Pillar 2: A qualitative review of each company’s consistency, reputation, and business environment. We consider Porter’s forces to assess each company’s competitive position. We review each company’s historic revenue and margins and mathematically compare them to trend and to peers. We review reports on employee engagement, customer ratings, and “most admired” lists to understand businesses reputations. This gives us a mosaic viewpoint about each company’s competitive advantages, operating consistency, and organizational character.

Pillar 3: The Master List is a group of 100 to 150 businesses that have both the quantitative and qualitative characteristics we find compelling. Our Master List is regularly updated and reviewed and we develop our own opinion of valuation on each company. Our valuation methodology is a two-stage earnings and cash flow-centric discount model. Our valuation methodology is designed to compare each business that survives our quantitative and qualitative Pillars on an apples-to-apples basis. 
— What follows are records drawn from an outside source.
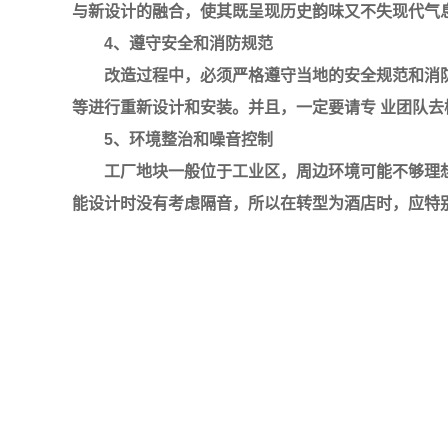
与新设计的融合，使其既呈现历史韵味又不失现代气
4、遵守安全和消防规范
改造过程中，必须严格遵守当地的安全规范和消
等进行重新设计和安装。并且，一定要请专 业团队
5、环境整治和噪音控制
工厂地块一般位于工业区，周边环境可能不够理
能设计时没有考虑隔音，所以在转型为酒店时，应特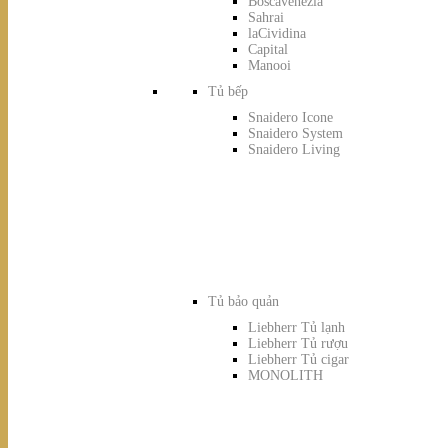
Boscavenezia
Sahrai
laCividina
Capital
Manooi
Tủ bếp
Snaidero Icone
Snaidero System
Snaidero Living
Tủ bảo quản
Liebherr Tủ lạnh
Liebherr Tủ rượu
Liebherr Tủ cigar
MONOLITH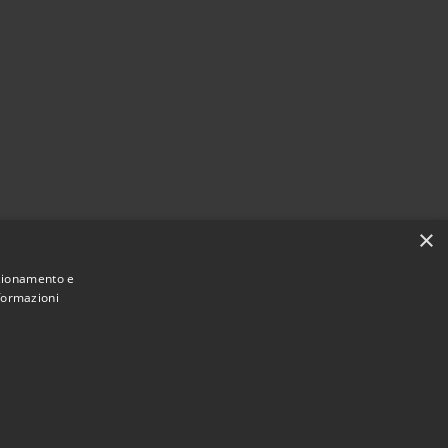
×
nzionamento e
nformazioni
Municipium
Accesso redazione
di Rivello • Powered by
•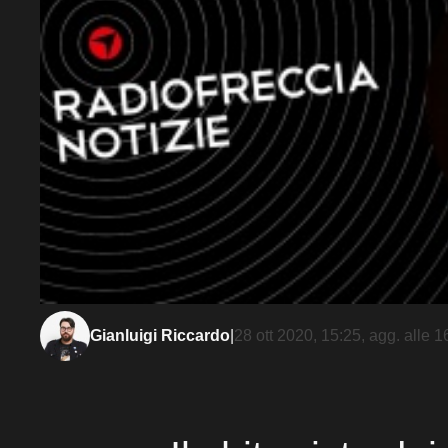
Gianluigi Riccardo
|
28 ott 2020, 15:25
, agg. alle
1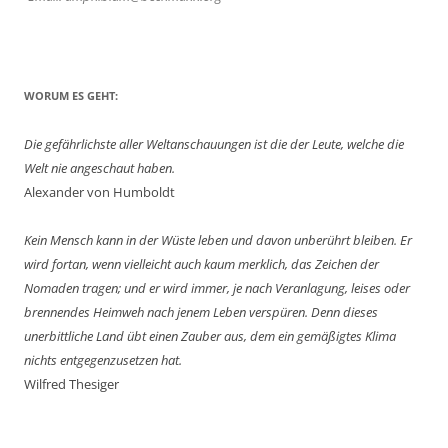
WORUM ES GEHT:
Die gefährlichste aller Weltanschauungen ist die der Leute, welche die
Welt nie angeschaut haben.
Alexander von Humboldt
Kein Mensch kann in der Wüste leben und davon unberührt bleiben. Er
wird fortan, wenn vielleicht auch kaum merklich, das Zeichen der
Nomaden tragen; und er wird immer, je nach Veranlagung, leises oder
brennendes Heimweh nach jenem Leben verspüren. Denn dieses
unerbittliche Land übt einen Zauber aus, dem ein gemäßigtes Klima
nichts entgegenzusetzen hat.
Wilfred Thesiger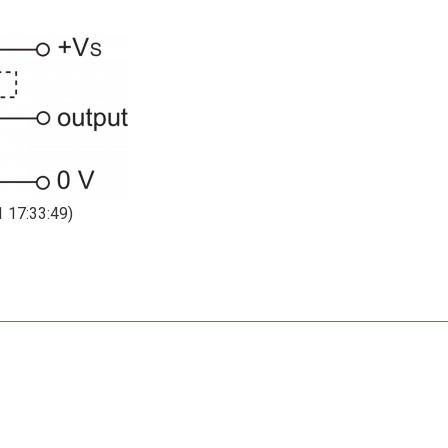
 17:33:49)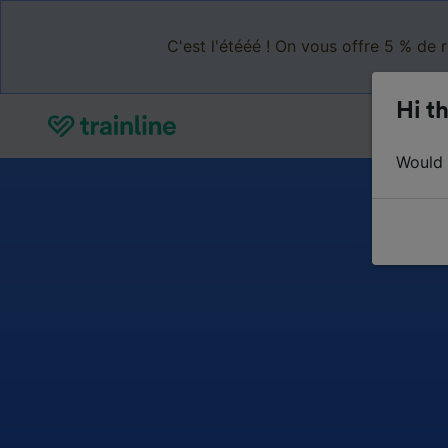
C'est l'étééé ! On vous offre 5 % de 
Hi th
Would y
Pillar 4: We believe portfolio construction is primarily an opportunity to mitigate portfolio risk. We manage risk by limiting exposure to individual securities, industry groups, and sectors. For example, by policy, we impose portfolio purchase limits on individual securities to 3% of total equities.

The goal of the Four Pillars Process is to create the highest probability that our results will be competitive, consistent, and compounding.

Quantitative Screens 

Our quantitative screens measure relative operational stability compared to peers and market.[B1]  We look for businesses with appealing revenue stability and EBITDA margin stability as measured by the correlation coefficient of historical results regressed against the company’s trend. For example, all other factors held constant, we would prefer a business that has grown its revenue at a consistent rate to a business that grows quickly one year and slowly the next. Our preference is based on our belief that consistent growers [B2] are more appealing when the economy and markets are in doubt.

  • We look for businesses whose revenue and earnings are expected to grow over the long run.
  • We look for businesses with sufficient liquidity.
  • We prefer businesses with modest levels of debt relative to their peers.
  • We require our businesses to demonstrate that they are focused on shareholder returns by paying dividends and repurchasing shares.